Back in 2000, as the tech bubble was popping, I made a fortune by shorting recent IPOs right as previously restricted shares were unlocked for sale. These companies came public with only a small percentage of the stock sold in the initial IPO in order to create scarcity and an overvalued stock price. 6 months later, a waterfall of stock would hit the market as the rest of the outstanding shares became free trading.
The restricted shares were coming from VC funds and insiders and these individuals often had cost basis measured in pennies or a tiny fraction of the current share price—meanwhile, the insiders knew deep down, that the companies were obscenely overvalued. Therefore, at their first opportunity to sell, they all hit the bid—often with reckless abandon as they were trying to beat all the other sellers out the door.
The result was that over a few weeks period, the share price would collapse. I previously wrote about how this worked at Twitter. The difference was that, at the time, the bubble in all things social media was alive and well—so Twitter shares bounced back after a proper drubbing during the unlock. I believe that the FANG bubble is now in the process of popping.

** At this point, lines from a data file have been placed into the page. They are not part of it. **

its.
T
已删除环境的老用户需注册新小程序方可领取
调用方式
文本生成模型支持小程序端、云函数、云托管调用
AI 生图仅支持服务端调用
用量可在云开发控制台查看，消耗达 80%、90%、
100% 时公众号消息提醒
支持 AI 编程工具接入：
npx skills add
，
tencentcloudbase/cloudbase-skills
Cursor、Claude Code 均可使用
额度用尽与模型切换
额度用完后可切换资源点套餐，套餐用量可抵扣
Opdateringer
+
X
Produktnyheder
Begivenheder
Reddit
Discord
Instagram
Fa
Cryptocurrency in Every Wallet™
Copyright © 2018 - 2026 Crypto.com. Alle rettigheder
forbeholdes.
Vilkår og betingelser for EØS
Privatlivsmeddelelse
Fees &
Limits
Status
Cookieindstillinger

This means that buyers are no longer willing to prop up silly valuations, which will create incredible opportunities as this decade’s unicorns come public and then experience unlocks—much like in the aftermath of the 2000 bubble.

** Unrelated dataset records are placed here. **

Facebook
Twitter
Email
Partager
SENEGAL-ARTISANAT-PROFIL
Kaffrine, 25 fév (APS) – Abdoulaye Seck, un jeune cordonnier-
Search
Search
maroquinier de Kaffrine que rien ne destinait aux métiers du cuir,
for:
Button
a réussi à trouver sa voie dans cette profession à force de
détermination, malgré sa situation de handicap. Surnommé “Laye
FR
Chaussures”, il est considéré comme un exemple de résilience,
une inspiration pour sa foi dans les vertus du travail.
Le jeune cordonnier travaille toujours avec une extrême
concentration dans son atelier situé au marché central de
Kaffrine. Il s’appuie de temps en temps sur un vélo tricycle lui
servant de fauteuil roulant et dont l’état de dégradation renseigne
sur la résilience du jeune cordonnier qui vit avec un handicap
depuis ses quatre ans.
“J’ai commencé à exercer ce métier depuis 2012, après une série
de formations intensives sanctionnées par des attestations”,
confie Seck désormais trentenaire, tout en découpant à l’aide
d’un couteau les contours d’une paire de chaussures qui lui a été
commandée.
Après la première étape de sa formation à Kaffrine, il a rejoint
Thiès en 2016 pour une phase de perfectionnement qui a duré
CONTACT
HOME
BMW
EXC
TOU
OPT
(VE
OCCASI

Snap Inc. (SNAP – USA) is the next of these unicorns to unlock. It is also one of the most ridiculously overvalued stocks in the market today. Despite a market cap of $25 billion, it consistently loses more money each quarter. Even the most bullish analysts—the ones who dumped this IPO on the public—do not expect profits until at least 2021. They meanwhile expect losses of approximately $1 billion during the next two years, before these losses slow. This is scary as cash is rapidly dwindling due to ongoing losses and acquisitions—they’re going to need to raise additional capital soon. Even worse, growth appears to be slowing as other social sites introduce competing products. It’s one thing if you’re burning money to rapidly grow your business—it’s a very different thing if you’re having a bonfire and not even growing fast any longer.

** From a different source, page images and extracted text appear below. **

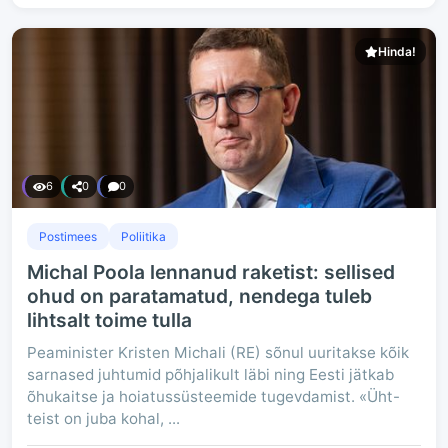
Hinda!
6
0
0
Postimees
Poliitika
Michal Poola lennanud raketist: sellised
ohud on paratamatud, nendega tuleb
lihtsalt toime tulla
Peaminister Kristen Michali (RE) sõnul uuritakse kõik
sarnased juhtumid põhjalikult läbi ning Eesti jätkab
õhukaitse ja hoiatussüsteemide tugevdamist. «Üht-
teist on juba kohal, ...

In any case, the only reason the share price is where it is, is the fact that the free trading float is currently restricted. That will all change starting on July 29th when the first of 3 unlocks begins and over 1 billion shares become free trading. I suspect that these will be dumped on the market as rapidly as possible, in order to exit positions before next quarter’s bloodbath of earnings.
I do not short stocks any longer, but I occasionally buy puts when it appears like there’s a great setup. This is a crowded trade, but I’m not sure if it matters. I’m long SNAP puts with enough duration to see this waterfall of stock hit the tape. I wouldn’t be surprised if the shares trade for the mid-single digits by year-end.